In this case almost all the contribution comes from early nodes (this is essentially a single-age stand of pioneers).

Overlaid on this are the five nodes where extra refinement (i.e. inserting an additional node) causes the largest change in overall offspring production output (biggest difference in red).

The difference is not coming from offspring production contributions of those nodes, which is basically zero, though it is higher than the surrounding nodes.

Individual competitive impacts

If the inserted nodes are not altering offspring production through individual contributions, they may be altering the output of neighbouring nodes through competitive interactions.

Here we investigate the differences in patch light environment after introducing the single node driving the greatest difference in seed output identified above.

First we run patches with and without the extra node, collecting the complete set of patch conditions at each timestep with run_scm(collect = TRUE).

This chunk depends on top_5 and insert_time() from the parallel analysis above, so it is shown but not executed.

collect_with_times <- function(p, t) {
  p$node_schedule_times[[1]] <- t
  result <- run_scm(p, collect = TRUE)
  return(result)
}

insert_position <- top_5[1]
times_insert <- insert_time(insert_position, times_default)

results_default <- collect_with_times(p, times_default)
results_insert <- collect_with_times(p, times_insert)

In order to make a direct comparison, we need to interpolate the light environment over a common set of heights at each time step.

We reconstruct the light environment spline for both runs, and compute light_availability in both:

interpolated_light_availability <- function(env, heights) {
  # intialise new spline with existing values
  spline <- plant:::Interpolator()
  spline$init(env[, 1], env[, 2])

  # subset to valid heights in patch
  patch_heights <- heights < spline$max

  # evaluate over list of heights and zero
  y <- spline$eval(heights)
  y[!patch_heights] = 0

  return(y)
}

n = length(results_default$time)

max_height <- max(results_default$env[[n]][, 1],
                  results_insert$env[[n+1]][, 1])

heights <- seq(0, max_height, length.out=201)
light_availability_spline_default <- sapply(results_default$env, interpolated_light_availability, heights)
light_availability_spline_insert <- sapply(results_insert$env, interpolated_light_availability, heights)

light_availability_spline_difference <- t(light_availability_spline_insert[, -(insert_position + 1)] - canopy_default)
light_availability_spline_difference[abs(light_availability_spline_difference) < 1e-10] <- NA

Taking the difference between light environments at each height and timestep, the resulting image plot is blue in regions where the refined light environment, with the additional node is lighter (higher light_availability) and red in regions where the the light environment is darker with the additional node.

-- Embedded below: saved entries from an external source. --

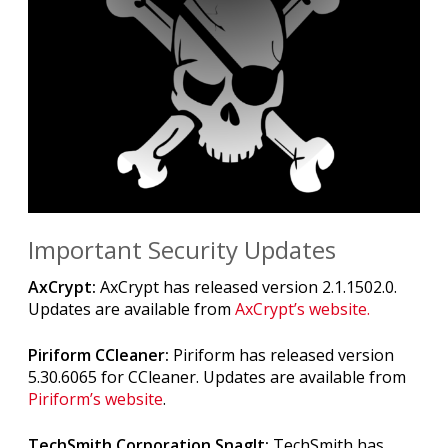
Important Security Updates
AxCrypt:
AxCrypt has released version 2.1.1502.0.
Updates are available from
AxCrypt’s website.
Piriform CCleaner:
Piriform has released version
5.30.6065 for CCleaner. Updates are available from
Piriform’s website
.
TechSmith Corporation SnagIt:
TechSmith has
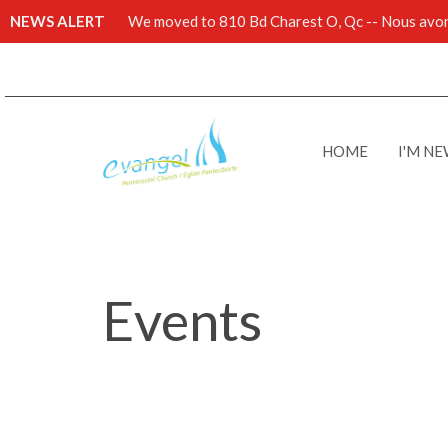
NEWS ALERT
We moved to 810 Bd Charest O, Qc -- Nous avons
HOME
I'M N
Events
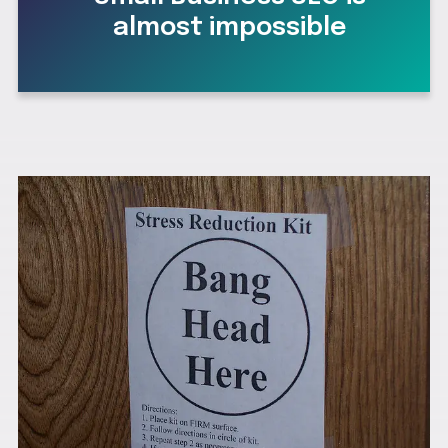
almost impossible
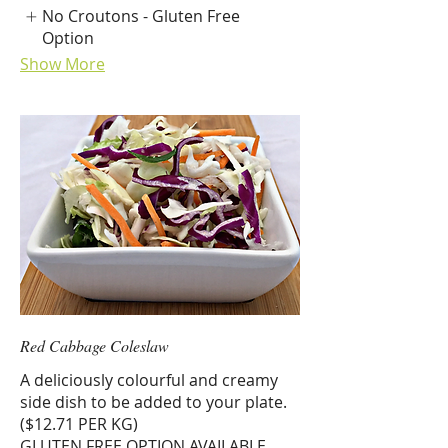
No Croutons - Gluten Free
Option
Show More
Red Cabbage Coleslaw
A deliciously colourful and creamy
side dish to be added to your plate.
($12.71 PER KG)
GLUTEN FREE OPTION AVAILABLE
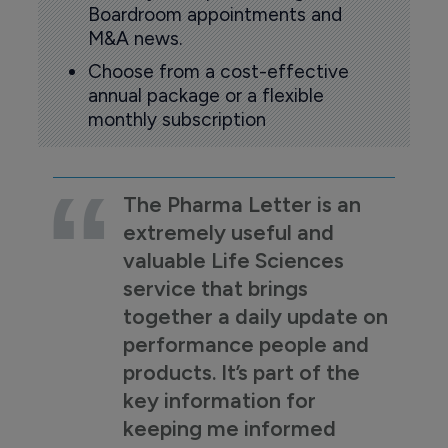
Boardroom appointments and
M&A news.
Choose from a cost-effective
annual package or a flexible
monthly subscription
The Pharma Letter is an
extremely useful and
valuable Life Sciences
service that brings
together a daily update on
performance people and
products. It’s part of the
key information for
keeping me informed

This image plot depends on the snapshots collected above, so it is shown but not executed. (The source did not pre-render this figure.)

# ColorBrewer's RdBu palette
cols <- c("#B2182B", "#D6604D", "#F4A582", "#FDDBC7",
          "#D1E5F0", "#92C5DE", "#4393C3", "#2166AC")
pal <- colorRampPalette(cols)(20)

image(results_default$time, heights, light_availability_spline_difference,
      xlab="Time (years)", ylab="Height (m)", las=1, col=pal)

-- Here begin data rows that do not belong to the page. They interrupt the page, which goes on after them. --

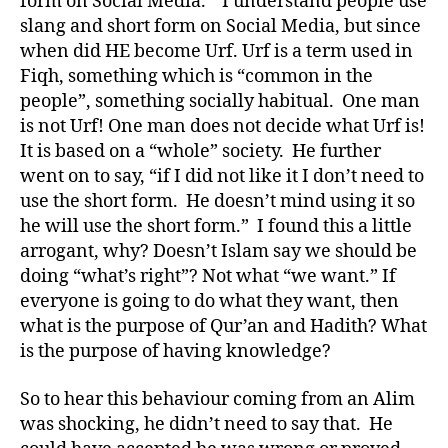
form on Social Media.” I understand people use
slang and short form on Social Media, but since
when did HE become Urf. Urf is a term used in
Fiqh, something which is “common in the
people”, something socially habitual. One man
is not Urf! One man does not decide what Urf is!
It is based on a “whole” society. He further
went on to say, “if I did not like it I don’t need to
use the short form. He doesn’t mind using it so
he will use the short form.” I found this a little
arrogant, why? Doesn’t Islam say we should be
doing “what’s right”? Not what “we want.” If
everyone is going to do what they want, then
what is the purpose of Qur’an and Hadith? What
is the purpose of having knowledge?
So to hear this behaviour coming from an Alim
was shocking, he didn’t need to say that. He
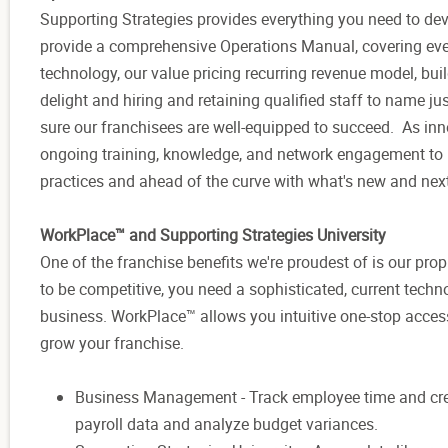
Supporting Strategies provides everything you need to d
provide a comprehensive Operations Manual, covering eve
technology, our value pricing recurring revenue model, bui
delight and hiring and retaining qualified staff to name 
sure our franchisees are well-equipped to succeed. As inno
ongoing training, knowledge, and network engagement to k
practices and ahead of the curve with what's new and nex
WorkPlace™ and Supporting Strategies University
One of the franchise benefits we're proudest of is our p
to be competitive, you need a sophisticated, current techn
business. WorkPlace™ allows you intuitive one-stop access
grow your franchise.
Business Management - Track employee time and create b
payroll data and analyze budget variances.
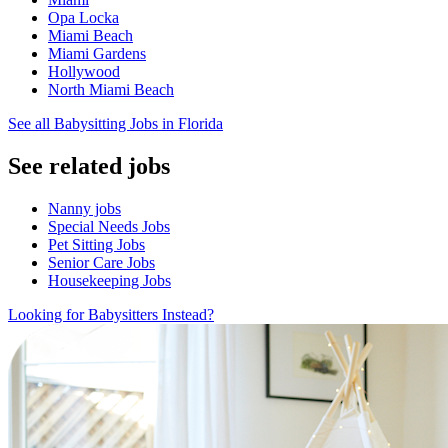
Opa Locka
Miami Beach
Miami Gardens
Hollywood
North Miami Beach
See all Babysitting Jobs in Florida
See related jobs
Nanny jobs
Special Needs Jobs
Pet Sitting Jobs
Senior Care Jobs
Housekeeping Jobs
Looking for Babysitters Instead?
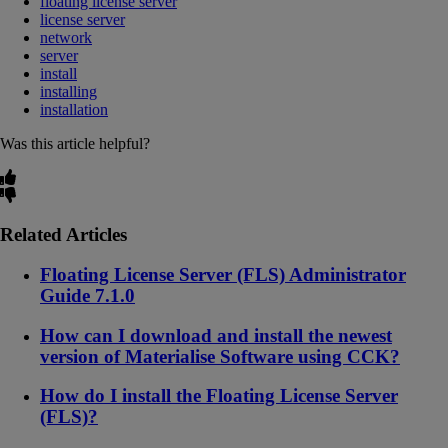
floating license server
license server
network
server
install
installing
installation
Was this article helpful?
Related Articles
Floating License Server (FLS) Administrator
Guide 7.1.0
How can I download and install the newest
version of Materialise Software using CCK?
How do I install the Floating License Server
(FLS)?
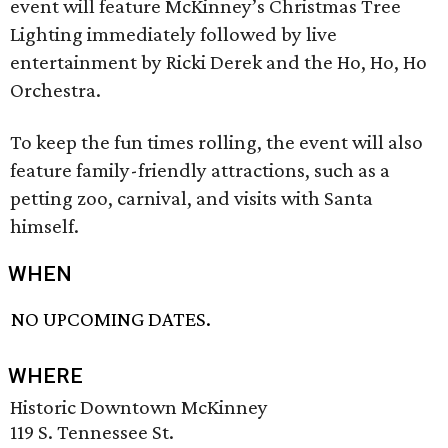
event will feature McKinney’s Christmas Tree
Lighting immediately followed by live
entertainment by Ricki Derek and the Ho, Ho, Ho
Orchestra.
To keep the fun times rolling, the event will also
feature family-friendly attractions, such as a
petting zoo, carnival, and visits with Santa
himself.
WHEN
NO UPCOMING DATES.
WHERE
Historic Downtown McKinney
119 S. Tennessee St.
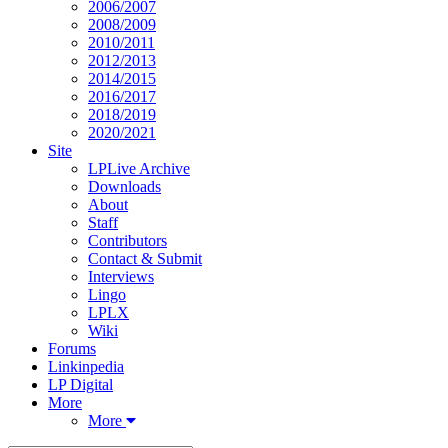
2006/2007
2008/2009
2010/2011
2012/2013
2014/2015
2016/2017
2018/2019
2020/2021
Site
LPLive Archive
Downloads
About
Staff
Contributors
Contact & Submit
Interviews
Lingo
LPLX
Wiki
Forums
Linkinpedia
LP Digital
More
More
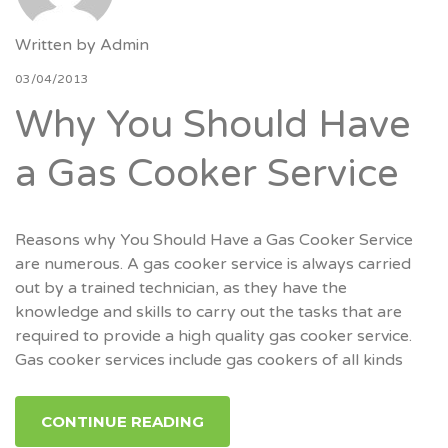
Written by
Admin
03/04/2013
Why You Should Have
a Gas Cooker Service
Reasons why You Should Have a Gas Cooker Service
are numerous. A gas cooker service is always carried
out by a trained technician, as they have the
knowledge and skills to carry out the tasks that are
required to provide a high quality gas cooker service.
Gas cooker services include gas cookers of all kinds
CONTINUE READING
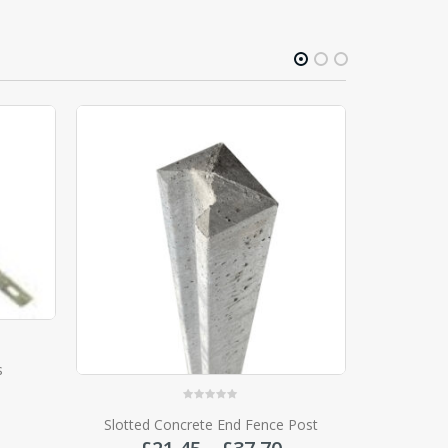
0
out of 5
 Post
Fencemate Galvanised Dura-post
Price
Price
£
17.20
–
£
34.00
range:
range:
£21.45
£17.20
SELECT OPTIONS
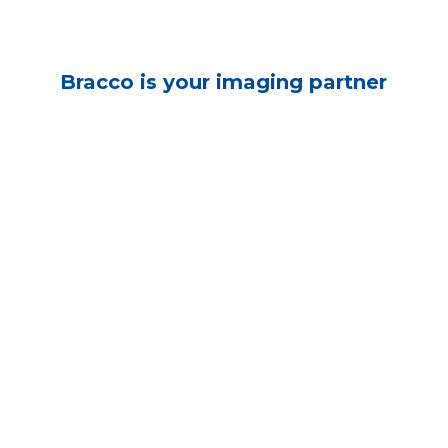
Bracco is your imaging partner
X-Ray & CT
Fluoroscopy
Myelography
MRI
Ultrasound
Nuclear Medicine
Cardiology
Digital Solutions
Oncology
Reimbursement
The individuals who appear are for illustrative purposes. All persons depicted 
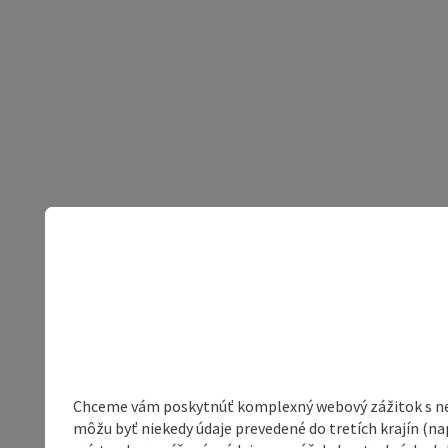
Chceme vám poskytnúť komplexný webový zážitok s neob
môžu byť niekedy údaje prevedené do tretích krajín (na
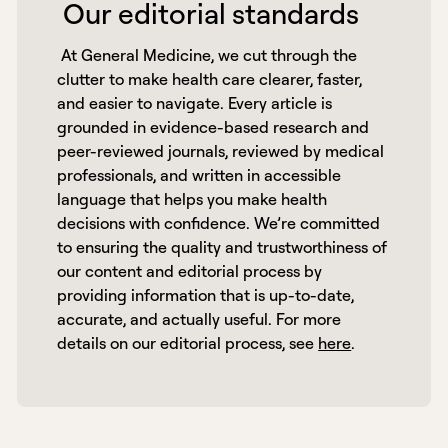
 Our editorial standards 
 At General Medicine, we cut through the 
clutter to make health care clearer, faster, 
and easier to navigate. Every article is 
grounded in evidence-based research and 
peer-reviewed journals, reviewed by medical 
professionals, and written in accessible 
language that helps you make health 
decisions with confidence. We’re committed 
to ensuring the quality and trustworthiness of 
our content and editorial process by 
providing information that is up-to-date, 
accurate, and actually useful. For more 
details on our editorial process, see 
here
. 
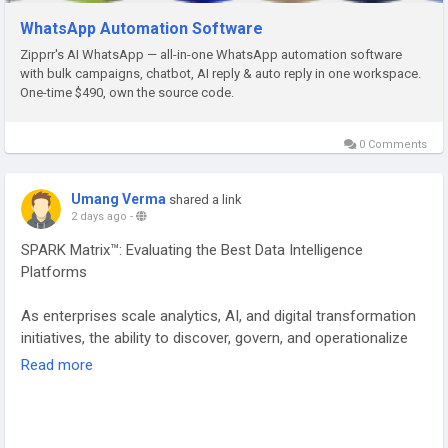
WhatsApp Automation Software
Zipprr's AI WhatsApp — all-in-one WhatsApp automation software
with bulk campaigns, chatbot, AI reply & auto reply in one workspace.
One-time $490, own the source code.
0 Comments
Umang Verma
shared a link
2 days ago
-
SPARK Matrix™: Evaluating the Best Data Intelligence
Platforms
As enterprises scale analytics, AI, and digital transformation
initiatives, the ability to discover, govern, and operationalize
data has become mission-critical. Data Intelligence Platforms
Read more
(DIPs) have emerged as the backbone of modern data
ecosystems, enabling organizations to transform
fragmented data assets into trusted, actionable intelligence.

Shading is lower for ~7 m tall nodes at year 25. This increased competitive intensity may be driving differences in offspring production.

Monitoring integration accuracy

The SCM monitors two integrations over the size-density distribution as the patch develops and uses the larger of the two errors to decide where to refine:

a competition (leaf-area) error, measuring how much removing a node changes the estimate of total leaf area in the patch; and
an offspring-production error, measuring how much removing a node changes the estimate of total seed production from the patch.

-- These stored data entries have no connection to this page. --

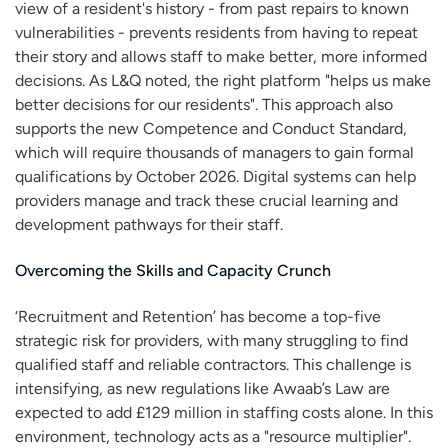
view of a resident's history - from past repairs to known
vulnerabilities - prevents residents from having to repeat
their story and allows staff to make better, more informed
decisions. As L&Q noted, the right platform "helps us make
better decisions for our residents". This approach also
supports the new Competence and Conduct Standard,
which will require thousands of managers to gain formal
qualifications by October 2026. Digital systems can help
providers manage and track these crucial learning and
development pathways for their staff.
Overcoming the Skills and Capacity Crunch
‘Recruitment and Retention’ has become a top-five
strategic risk for providers, with many struggling to find
qualified staff and reliable contractors. This challenge is
intensifying, as new regulations like Awaab’s Law are
expected to add £129 million in staffing costs alone. In this
environment, technology acts as a "resource multiplier".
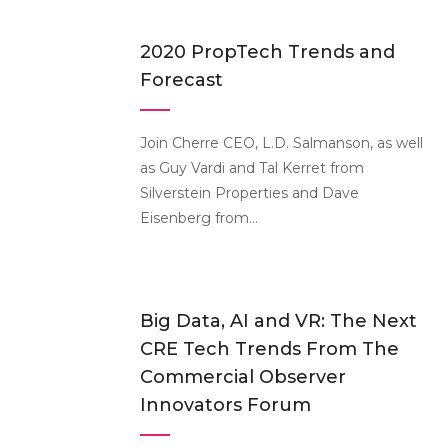
2020 PropTech Trends and
Forecast
Join Cherre CEO, L.D. Salmanson, as well
as Guy Vardi and Tal Kerret from
Silverstein Properties and Dave
Eisenberg from...
Big Data, AI and VR: The Next
CRE Tech Trends From The
Commercial Observer
Innovators Forum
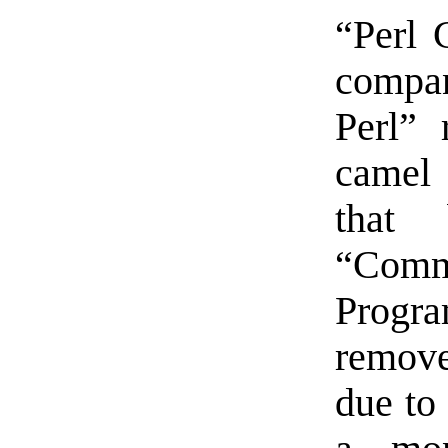
“Perl 
compa
Perl” 
camel 
that
“Comm
Progr
remov
due to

The relative error of each integration is computed with the local_error_integration function. The competition error is sampled at every introduction step as the patch develops, while the offspring-production error is computed once at the end of the run. Both are now accumulated inside SCM::run() when error collection is enabled, and the per-node maximum of the two is exposed as refinement_error_by_node – the signal that drives refinement:

scm <- run_scm(p)            # SCM object
scm$collect_refinement_errors <- TRUE
scm$run()                    # rerun, now accumulating the error signal

combined <- scm$refinement_error_by_node[[1]]

plot(times_default, combined, type = "h",
     xlab = "Introduction time (years)", ylab = "Combined per-node error", las = 1)
abline(h = Control()$schedule_eps, col = "red", lty = 2)

Combined per-node error; nodes above the schedule_eps threshold (red) are split.

Nodes whose combined error exceeds the threshold schedule_eps (red line) are the ones the refinement step will split.

To see how the competition error builds up over the development of the patch we can reconstruct the per-step matrix that the solver accumulates internally. We run the SCM once collecting a patch snapshot after each introduction, then recompute the competition error from each snapshot. Each row is one introduction step; each column is a node:

competition_error_matrix <- function(p, env = NULL, ctrl = Control()) {
  scm <- run_scm(p, env, ctrl)   # build + run, returns the SCM object
  scm$reset()                    # rewind so we can re-run while collecting
  scm$collect <- TRUE
  scm$run()

  ## history[[1]] is the initial (empty) patch; the rest are the state after
  ## each introduction. Recompute species 1's per-node competition error.
  rows <- lapply(scm$history[-1], function(h)
    h$species[[1]]$compute_competition_effect_by_nodes_error(h$compute_competition(0)))
  ncol <- max(lengths(rows))
  do.call(rbind, lapply(rows, function(r) c(r, rep(NA, ncol - length(r)))))
}

patch_error_lai <- competition_error_matrix(p)
image(times_default, times_default, patch_error_lai,
      xlab="Patch age (years)", ylab="Introduction time (years)", las=1)

Per-step competition (leaf-area) error matrix as the patch develops.

SCM::refine_schedule() uses exactly this combined error to find an appropriately refined node spacing that minimises both integration errors.

scm_refined <- run_scm(p, refine_schedule = TRUE)
p_refined <- scm_refined$parameters
offspring_production_refined <- scm_refined$offspring_production

We can see the impact of this refinement by repeating our earlier analysis – inserting a new node at each timestep and extracting the offspring production – this time plotting on the same vertical scale as the unrefined run above:

This final analysis again runs the solver once per insertion position via mclapply (and depends on offspring_production_differences from the earlier parallel run), so it is marked #| eval: false and shown as a pre-rendered figure.

times_refined <- p_refined$node_schedule_times[[1]]

insert_positions <- seq_len(length(times_refined) - 1)

offspring_productions_refined <- unlist(mclapply(insert_positions, run_with_insert,
                                      p_refined, times_refined,
                                      mc.cores = ncores))

refined_differences <- offspring_productions_refined - offspring_production_refined

plot(insert_positions, refined_differences,
     xlab = "Index", ylab = "Offspring production differences", las = 1,
     ylim = range(offspring_production_differences))
abline(h = 0, col = "grey")

Offspring production differences after refinement, on the same vertical scale as the unrefined run.

On this common scale it is clear that refinement noticeably shrinks the variation introduced by inserting an extra node. In relative terms the largest remaining change is only 0.0017. The refined node introduction schedule reaches an offspring production near the saturating value identified above, but with 210 nodes rather than the 561 nodes used in naive interpolation.